:: What needs to be done ::
Without the pictures, give every record again exactly.

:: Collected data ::
[Start of Attachment]
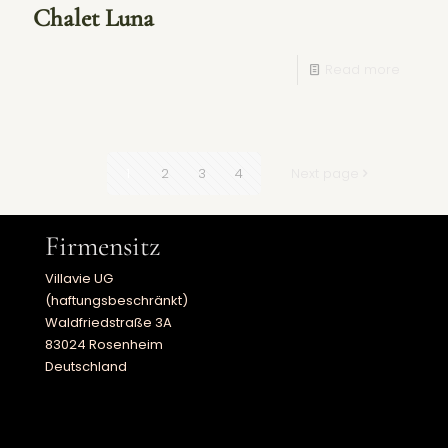
Chalet Luna
Read more
1
2
3
4
Next page
Firmensitz
Villavie UG
(haftungsbeschränkt)
Waldfriedstraße 3A
83024 Rosenheim
Deutschland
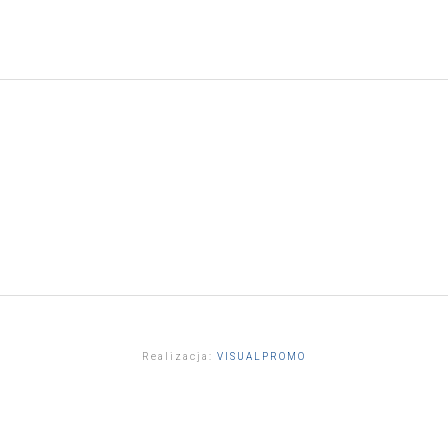
Realizacja:
VISUALPROMO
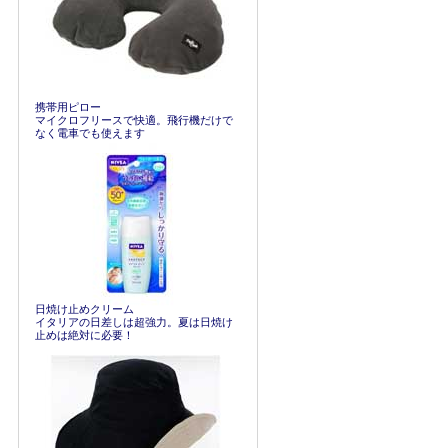
携帯用ピロー
マイクロフリースで快適。飛行機だけで
なく電車でも使えます
日焼け止めクリーム
イタリアの日差しは超強力。夏は日焼け
止めは絶対に必要！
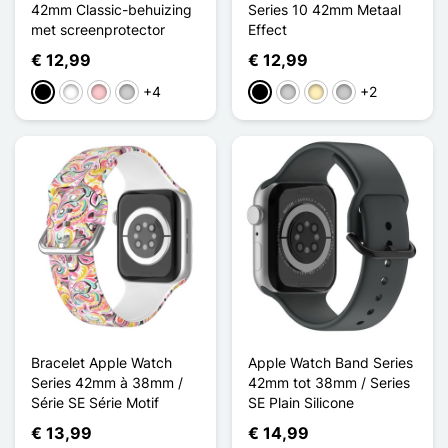
42mm Classic-behuizing
Series 10 42mm Metaal
met screenprotector
Effect
€ 12,99
€ 12,99
+4
+2
Zwart
Wit
Roze
Zilver
Zwart
Zilver
Golden
Transparant
Bracelet Apple Watch
Apple Watch Band Series
Series 42mm à 38mm /
42mm tot 38mm / Series
Série SE Série Motif
SE Plain Silicone
€ 13,99
€ 14,99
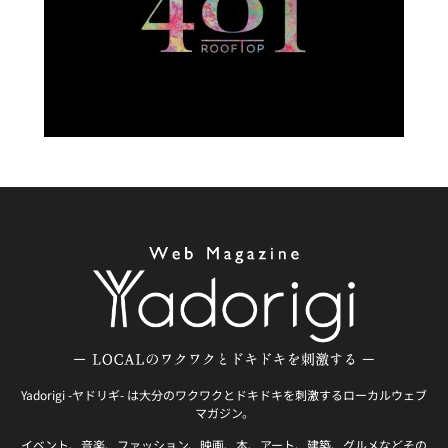
Yadorigi -ヤドリギ- は大分のワクワクとドキドキを刺激するローカルウェブ
マガジン。
イベント、音楽、ファッション、映画、本、アート、建築、グルメなどその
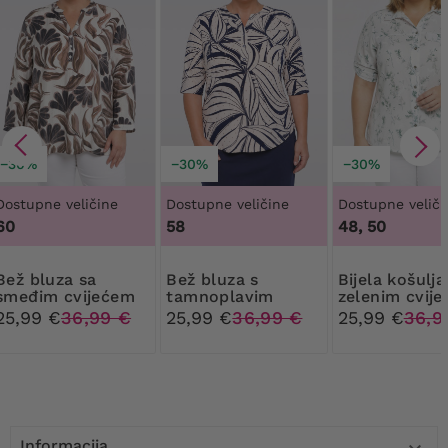
−30%
−30%
−30%
Dostupne veličine
Dostupne veličine
Dostupne veliči
60
58
48, 50
luza sa
Bež bluza s
Bijela košulja sa
smeđim cvijećem
tamnoplavim
zelenim cvij
uzorcima i zlatnim
25,99 €
36,99 €
25,99 €
36,99 €
25,99 €
36,9
točkicama
Informacija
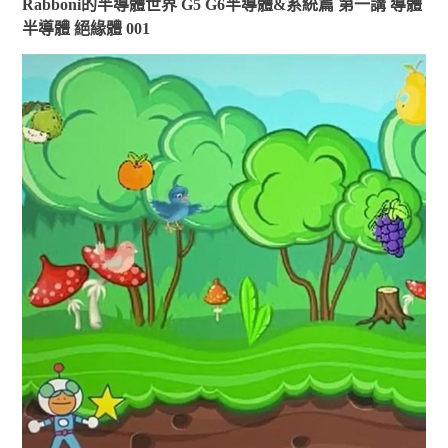
Rabboni的半導體世界 G5 G6半導體&系統篇 第一講 導體
半導體 絕緣體 001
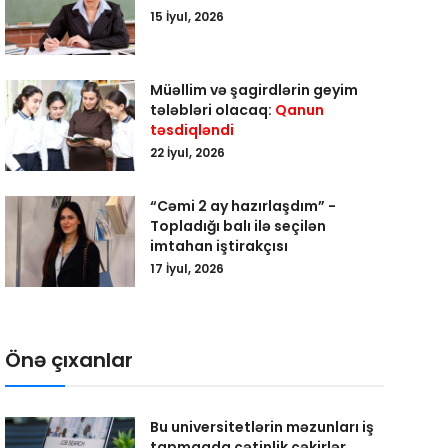
15 İyul, 2026
Müəllim və şagirdlərin geyim
tələbləri olacaq:
Qanun
təsdiqləndi
22 İyul, 2026
“Cəmi 2 ay hazırlaşdım” -
Topladığı balı ilə seçilən
imtahan iştirakçısı
17 İyul, 2026
Önə çıxanlar
Bu universitetlərin məzunları iş
tapmaqda çətinlik çəkirlər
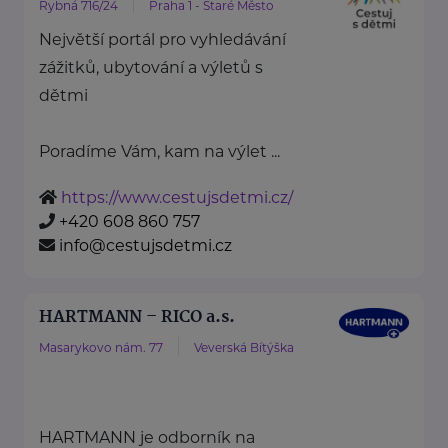
Rybná 716/24
Praha 1 - Staré Město
Největší portál pro vyhledávání
zážitků, ubytování a výletů s
dětmi
Poradíme Vám, kam na výlet ...
https://www.cestujsdetmi.cz/
+420 608 860 757
info@cestujsdetmi.cz
HARTMANN – RICO a.s.
Masarykovo nám. 77
Veverská Bítýška
HARTMANN je odborník na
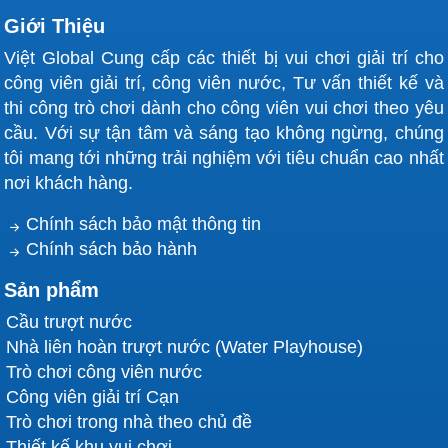
Giới Thiệu
Việt Global Cung cấp các thiết bị vui chơi giải trí cho
công viên giải trí, công viên nước, Tư vấn thiết kế và
thi công trò chơi dành cho công viên vui chơi theo yêu
cầu. Với sự tận tâm và sáng tạo không ngừng, chúng
tôi mang tới những trải nghiệm với tiêu chuẩn cao nhất
nơi khách hàng.
Chính sách bảo mật thông tin
Chính sách bảo hành
Sản phẩm
Cầu trượt nước
Nhà liên hoàn trượt nước (Water Playhouse)
Trò chơi công viên nước
Công viên giải trí Cạn
Trò chơi trong nhà theo chủ đề
Thiết kế khu vui chơi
[End of Attachment]
:: Reply ::
Chalet Luna
Read more
1
2
3
4
Next page
Firmensitz
Villavie UG
(haftungsbeschränkt)
Waldfriedstraße 3A
83024 Rosenheim
Deutschland
Realizacja:
VISUALPROMO
携帯用ピロー
マイクロフリースで快適。飛行機だけで
なく電車でも使えます
日焼け止めクリーム
イタリアの日差しは超強力。夏は日焼け
止めは絶対に必要！
42mm Classic-behuizing
Series 10 42mm Metaal
met screenprotector
Effect
€ 12,99
€ 12,99
+4
+2
Zwart
Wit
Roze
Zilver
Zwart
Zilver
Golden
Transparant
Bracelet Apple Watch
Apple Watch Band Series
Series 42mm à 38mm /
42mm tot 38mm / Series
Série SE Série Motif
SE Plain Silicone
€ 13,99
€ 14,99
Yadorigi -ヤドリギ- は大分のワクワクとドキドキを刺激するローカルウェブ
マガジン。
イベント、音楽、ファッション、映画、本、アート、建築、グルメなどその
−30%
−30%
−30%
Dostupne veličine
Dostupne veličine
Dostupne veliči
60
58
48, 50
luza sa
Bež bluza s
Bijela košulja sa
smeđim cvijećem
tamnoplavim
zelenim cvij
uzorcima i zlatnim
25,99 €
36,99 €
25,99 €
36,99 €
25,99 €
36,9
točkicama
Informacija
Rabboni的半導體世界 G5 G6半導體&系統篇 第一講 導體
半導體 絕緣體 001
15 İyul, 2026
Müəllim və şagirdlərin geyim
tələbləri olacaq:
Qanun
təsdiqləndi
22 İyul, 2026
“Cəmi 2 ay hazırlaşdım” -
Topladığı balı ilə seçilən
imtahan iştirakçısı
17 İyul, 2026
Önə çıxanlar
Bu universitetlərin məzunları iş
tapmaqda çətinlik çəkirlər
Rybná 716/24
Praha 1 - Staré Město
Největší portál pro vyhledávání
zážitků, ubytování a výletů s
dětmi
Poradíme Vám, kam na výlet ...
https://www.cestujsdetmi.cz/
+420 608 860 757
info@cestujsdetmi.cz
HARTMANN – RICO a.s.
Masarykovo nám. 77
Veverská Bítýška
HARTMANN je odborník na
Giới Thiệu
Việt Global Cung cấp các thiết bị vui chơi giải trí cho
công viên giải trí, công viên nước, Tư vấn thiết kế và
thi công trò chơi dành cho công viên vui chơi theo yêu
cầu. Với sự tận tâm và sáng tạo không ngừng, chúng
tôi mang tới những trải nghiệm với tiêu chuẩn cao nhất
nơi khách hàng.
Chính sách bảo mật thông tin
Chính sách bảo hành
Sản phẩm
Cầu trượt nước
Nhà liên hoàn trượt nước (Water Playhouse)
Trò chơi công viên nước
Công viên giải trí Cạn
Trò chơi trong nhà theo chủ đề
Thiết kế khu vui chơi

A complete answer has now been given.